Today, with the rapid development of the Internet, UGC/PGC platforms such as live broadcast platforms, content communities and video websites are booming and springing up like mushrooms. However, huge security risks are also coming, content audit has become the most critical firewall for enterprises. Companies hire legions of content moderators to deal with objectionable content ranging from pornography to violence to crime. Among them, yellow division is probably the most mysterious and the most reverie post.

Speaking of the yellow division, we smile, look at the yellow map and high income, it is not natural. But is it really that desirable from the practitioner’s point of view? Ali Gather security xiaobian interview in charge of Ali content security (Ali green net) senior racing driver — from Ali security multi-media algorithm team Tang Qiu. How did he learn superb driving skills after years of fighting in the front line?

From Yellow Expert to “Yellow Expert”

Tang Qiu told xiaobian, the development of yellow division today, its identity has different changes.

The first generation of pornographers, as you might expect, identified pornographic images and videos with a pair of naked eyes. But this job is not easy, they need to complete a large number of pictures and videos every day identification. So it’s not just the physical toll of working for a long time. Watching too much pornography, even distorted pornography, can also be psychologically damaging, affecting sex and marriage.

Images from the Internet

The second generation of “pornographers” has emerged amid the rising cost of manual pornography and rampant pornography on the Internet.

The second generation of “yellow discriminator” evolved from artificial yellow discriminator to machine intelligent yellow discriminator. By using artificial intelligence, deep learning and big data sampling techniques, tens of thousands of normal and pornographic images are trained to create an intelligent yellow discriminator model.

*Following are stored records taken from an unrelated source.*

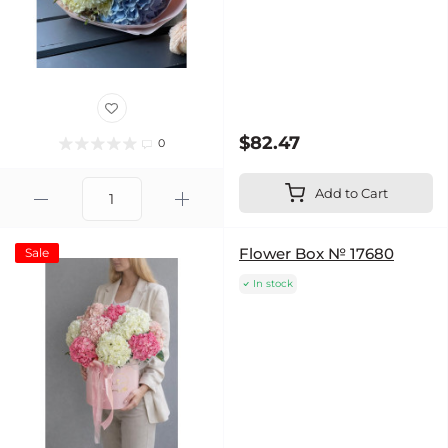
$82.47
0
Add to Cart
Flower Box № 17680
Sale
In stock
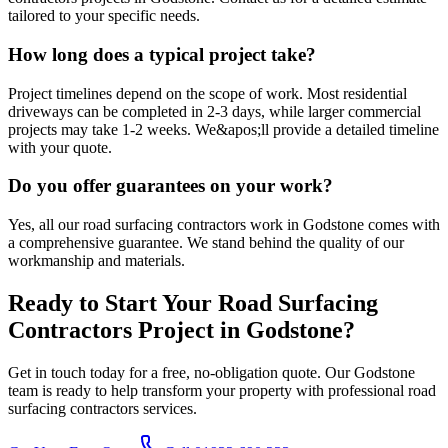
tailored to your specific needs.
How long does a typical project take?
Project timelines depend on the scope of work. Most residential
driveways can be completed in 2-3 days, while larger commercial
projects may take 1-2 weeks. We&apos;ll provide a detailed timeline
with your quote.
Do you offer guarantees on your work?
Yes, all our road surfacing contractors work in Godstone comes with
a comprehensive guarantee. We stand behind the quality of our
workmanship and materials.
Ready to Start Your
Road Surfacing
Contractors
Project in
Godstone
?
Get in touch today for a free, no-obligation quote. Our
Godstone
team is ready to help transform your property with professional
road
surfacing contractors
services.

Steps for generating intelligent yellow authentication model

In the steps shown above, standards and labeling data are more difficult than training models. Because the real world is complex, different people often perceive the same picture differently.

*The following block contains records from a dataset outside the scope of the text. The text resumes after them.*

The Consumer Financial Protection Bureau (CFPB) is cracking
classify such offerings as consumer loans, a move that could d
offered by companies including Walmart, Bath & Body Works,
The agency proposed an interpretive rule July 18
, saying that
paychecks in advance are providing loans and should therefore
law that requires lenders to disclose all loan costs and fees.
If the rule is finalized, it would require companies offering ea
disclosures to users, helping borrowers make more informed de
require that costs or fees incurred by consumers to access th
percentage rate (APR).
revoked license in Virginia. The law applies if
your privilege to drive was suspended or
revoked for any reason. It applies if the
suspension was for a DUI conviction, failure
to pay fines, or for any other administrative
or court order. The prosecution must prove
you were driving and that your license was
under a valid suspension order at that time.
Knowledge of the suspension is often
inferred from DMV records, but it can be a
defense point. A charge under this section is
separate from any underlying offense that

For example, the picture of women swimwear, if the beach as the background, how to judge, to indoor environment? How should children’s portrait judge?

In order to set standards, they have to bear a lot of pressure, once failed to deal with the pressure of public opinion and regulatory authorities will be punished. Ali content security team’s operation and algorithm students discussed and revised the first version several times, and in the subsequent marking process, according to the problems encountered several times to supplement, the standard was stable.

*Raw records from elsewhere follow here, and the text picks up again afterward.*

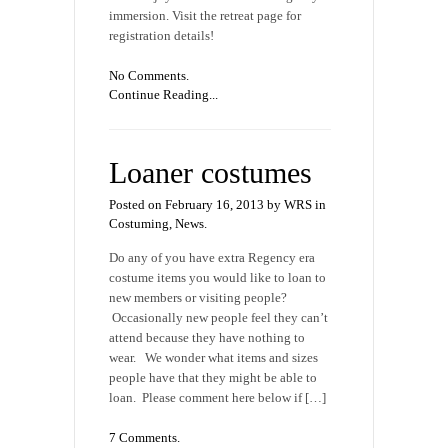
immersion. Visit the retreat page for
registration details!
No Comments.
Continue Reading...
Loaner costumes
Posted on February 16, 2013 by WRS in
Costuming
,
News
.
Do any of you have extra Regency era
costume items you would like to loan to
new members or visiting people?
Occasionally new people feel they can’t
attend because they have nothing to
wear. We wonder what items and sizes
people have that they might be able to
loan. Please comment here below if […]
7 Comments.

Ali content security’s intelligent yellow authentication technology is very simple to use, input a picture or video, the algorithm model returns a score between 0 and 100. The score is a non-linear indicator of how likely an image is to be sexually explicit: images with a score of 99 or more are almost certainly pornographic and can be processed automatically by the machine; Scores of 50-99 require manual review; A score below 50 is considered normal, as 50 and above contains more than 99 percent of pornographic images.

Ali content security image recognition results

In the process of obtaining the initial sample, Tang Qiu told xiaobian a data: nearly 2,000 websites, 60 + million suspected pornographic pictures, 13 + million high-quality labeling. He says this is the most important building block for intelligent yellow detection.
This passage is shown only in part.